§ Problem details
In your copy, each record should read exactly as it does below, and no pictures should be present.

-- Records for this exercise follows --

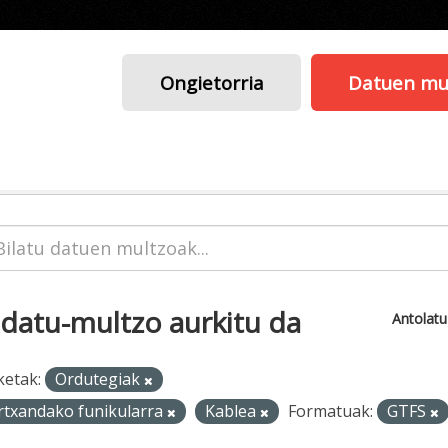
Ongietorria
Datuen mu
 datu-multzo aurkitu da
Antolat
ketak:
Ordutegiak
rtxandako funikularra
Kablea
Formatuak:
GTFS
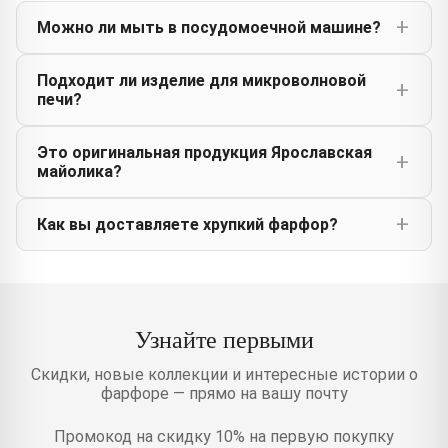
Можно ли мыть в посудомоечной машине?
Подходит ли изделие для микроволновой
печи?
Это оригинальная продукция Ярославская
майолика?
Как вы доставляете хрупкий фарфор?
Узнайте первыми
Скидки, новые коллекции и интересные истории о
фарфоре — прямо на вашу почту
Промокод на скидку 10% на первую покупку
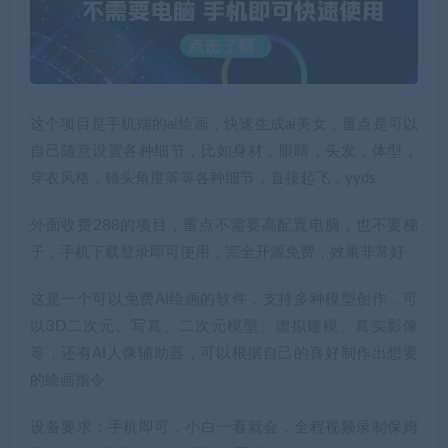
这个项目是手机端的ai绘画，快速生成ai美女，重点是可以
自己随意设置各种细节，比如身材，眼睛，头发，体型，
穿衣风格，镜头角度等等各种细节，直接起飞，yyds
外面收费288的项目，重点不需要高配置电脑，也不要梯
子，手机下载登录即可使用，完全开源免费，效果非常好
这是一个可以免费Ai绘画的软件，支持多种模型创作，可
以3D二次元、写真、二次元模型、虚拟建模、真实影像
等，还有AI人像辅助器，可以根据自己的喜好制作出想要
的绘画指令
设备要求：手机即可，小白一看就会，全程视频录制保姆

-- Records for this exercise concluded --

§ Result
Ongietorria
Datuen mu
 datu-multzo aurkitu da
Antolat
ketak:
Ordutegiak
rtxandako funikularra
Kablea
Formatuak:
GTFS
Можно ли мыть в посудомоечной машине?
Подходит ли изделие для микроволновой
печи?
Это оригинальная продукция Ярославская
майолика?
Как вы доставляете хрупкий фарфор?
Узнайте первыми
Скидки, новые коллекции и интересные истории о
фарфоре — прямо на вашу почту
Промокод на скидку 10% на первую покупку
这个项目是手机端的ai绘画，快速生成ai美女，重点是可以
自己随意设置各种细节，比如身材，眼睛，头发，体型，
穿衣风格，镜头角度等等各种细节，直接起飞，yyds
外面收费288的项目，重点不需要高配置电脑，也不要梯
子，手机下载登录即可使用，完全开源免费，效果非常好
这是一个可以免费Ai绘画的软件，支持多种模型创作，可
以3D二次元、写真、二次元模型、虚拟建模、真实影像
等，还有AI人像辅助器，可以根据自己的喜好制作出想要
的绘画指令
设备要求：手机即可，小白一看就会，全程视频录制保姆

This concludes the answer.